In This Article:
Today we are going to look at HOV Services Limited (NSE:HOVS) to see whether it might be an attractive investment prospect. Specifically, we'll consider its Return On Capital Employed (ROCE), since that will give us an insight into how efficiently the business can generate profits from the capital it requires.
First of all, we'll work out how to calculate ROCE. Then we'll compare its ROCE to similar companies. Finally, we'll look at how its current liabilities affect its ROCE.
Understanding Return On Capital Employed (ROCE)
ROCE is a measure of a company's yearly pre-tax profit (its return), relative to the capital employed in the business. All else being equal, a better business will have a higher ROCE. Overall, it is a valuable metric that has its flaws. Author Edwin Whiting says to be careful when comparing the ROCE of different businesses, since 'No two businesses are exactly alike.'
How Do You Calculate Return On Capital Employed?

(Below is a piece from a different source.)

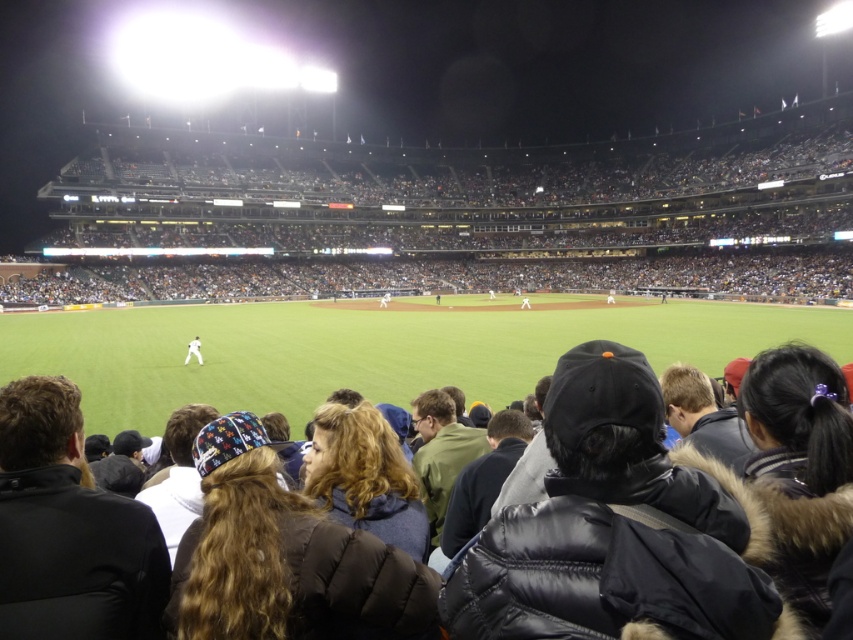 You are trying to locate a person wearing a black puffy coat at center in a crowded baseball stadium. If you are standing at the origin point, which is the bottom left corner of the image, can you determine their approximate location using coordinates?

The black puffy coat at center is located at coordinates approximately 0.8 on the x and y axes, meaning it is positioned towards the upper right portion of the image.

You are a spectator sitting in the stands and want to take a photo of the white matte baseball player at center without the black puffy coat at center blocking your view. Is this possible?

The black puffy coat at center is closer to the viewer than the white matte baseball player at center, so the black puffy coat at center would block the view of the white matte baseball player at center. Therefore, it is not possible to take a clear photo of the white matte baseball player at center without obstruction.

You are a photographer standing at the center of the baseball field. You want to take a photo that includes both the point at coordinates point (537,628) and point (192,342). Which point should you focus on first to ensure both are in focus?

The formula for calculating the return on capital employed is:
Return on Capital Employed = Earnings Before Interest and Tax (EBIT) ÷ (Total Assets - Current Liabilities)
Or for HOV Services:
0.0011 = ₹6.9m ÷ (₹6.1b - ₹41m) (Based on the trailing twelve months to March 2019.)

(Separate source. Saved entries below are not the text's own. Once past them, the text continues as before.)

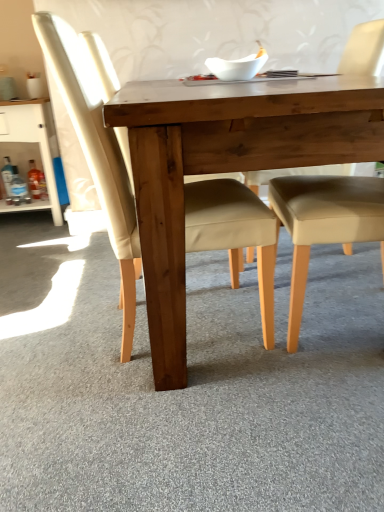 Question: Can you confirm if matte wood chair at center, which is the 1th chair from left to right, is smaller than natural wood table at center?

Choices:
 (A) yes
 (B) no

Answer: (A)

Question: Is matte wood chair at center, which is the 1th chair from left to right, far away from natural wood table at center?

Choices:
 (A) yes
 (B) no

Answer: (B)

Question: Can you confirm if matte wood chair at center, placed as the second chair when sorted from right to left, is wider than natural wood table at center?

Choices:
 (A) no
 (B) yes

Answer: (A)

Question: Is matte wood chair at center, placed as the second chair when sorted from right to left, not within natural wood table at center?

Choices:
 (A) no
 (B) yes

So, HOV Services has an ROCE of 0.1%.
See our latest analysis for HOV Services
Is HOV Services's ROCE Good?
When making comparisons between similar businesses, investors may find ROCE useful. We can see HOV Services's ROCE is meaningfully below the IT industry average of 14%. This performance is not ideal, as it suggests the company may not be deploying its capital as effectively as some competitors. Putting aside HOV Services's performance relative to its industry, its ROCE in absolute terms is poor - considering the risk of owning stocks compared to government bonds. There are potentially more appealing investments elsewhere.
We can see that , HOV Services currently has an ROCE of 0.1%, less than the 0.2% it reported 3 years ago. So investors might consider if it has had issues recently. You can click on the image below to see (in greater detail) how HOV Services's past growth compares to other companies.
It is important to remember that ROCE shows past performance, and is not necessarily predictive. ROCE can be deceptive for cyclical businesses, as returns can look incredible in boom times, and terribly low in downturns. ROCE is, after all, simply a snap shot of a single year. How cyclical is HOV Services? You can see for yourself by looking at this free graph of past earnings, revenue and cash flow.